Investigadores de la Facultad de Medicina de Harvard (Estados Unidos) han identificado un papel crítico de la enzima, la prolil hidroxilasa 3 (PHD3), en la detección de la disponibilidad de nutrientes y la regulación de la capacidad de las células musculares para descomponer las grasas. Cuando los nutrientes son abundantes, la PHD3 actúa como un freno que inhibe el metabolismo de las grasas innecesarias. Este freno se libera cuando el combustible está bajo y se necesita más energía, como durante el ejercicio.
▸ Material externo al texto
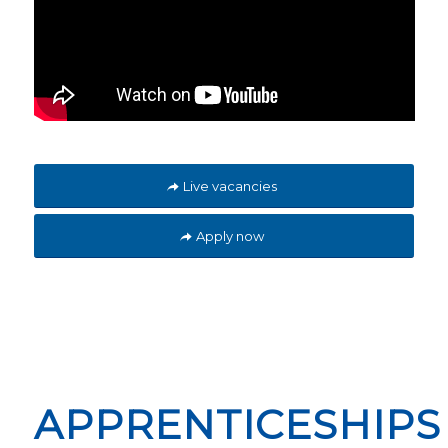
Live vacancies
Apply now
APPRENTICESHIPS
Los azúcares y las grasas son los combustibles primarios que alimentan cada célula, tejido y órgano. Para la mayoría de las células, el azúcar es la fuente de energía preferida, pero cuando los nutrientes escasean, como en el caso de la inanición o el esfuerzo extremo, las células cambian a la descomposición de las grasas.

Todavía no se comprenden del todo los mecanismos que permiten a las células reorganizar su metabolismo en respuesta a los cambios en la disponibilidad de recursos, pero las nuevas investigaciones revelan una consecuencia sorprendente cuando se apaga uno de esos mecanismos: una mayor capacidad de ejercicio de resistencia.

Sorprendentemente, el bloqueo de la producción de PHD3 en ratones lleva a mejoras dramáticas en ciertas medidas de aptitud física, según mostró la investigación. En comparación con sus compañeros de camada normales, los ratones que carecían de la enzima PHD3 corrían un 40 por ciento más y un 50 por ciento más lejos en las cintas de correr y tenían un VO2 máximo más alto, un marcador de resistencia aeróbica que mide la máxima captación de oxígeno durante el ejercicio.

Los hallazgos, publicados en la revista 'Cell Metabolism', arrojan luz sobre un mecanismo clave para la forma en que las células metabolizan los combustibles y ofrecen pistas para una mejor comprensión de la función muscular y la aptitud física, según los autores.

"Nuestros resultados sugieren que la inhibición del PHD3 en todo el cuerpo o en el músculo esquelético es beneficiosa para la aptitud física en términos de capacidad de ejercicio de resistencia, tiempo de carrera y distancia de carrera. Comprender esta vía y cómo nuestras células metabolizan la energía y los combustibles tiene potencialmente amplias aplicaciones en la biología, que van desde el control del cáncer hasta la fisiología del ejercicio", explica la autora principal del estudio, Marcia Haigis.

Sin embargo, se necesitan más estudios para dilucidar si esta vía puede ser manipulada en humanos para mejorar la función muscular en entornos de enfermedad, puntualizan los responsables del estudio.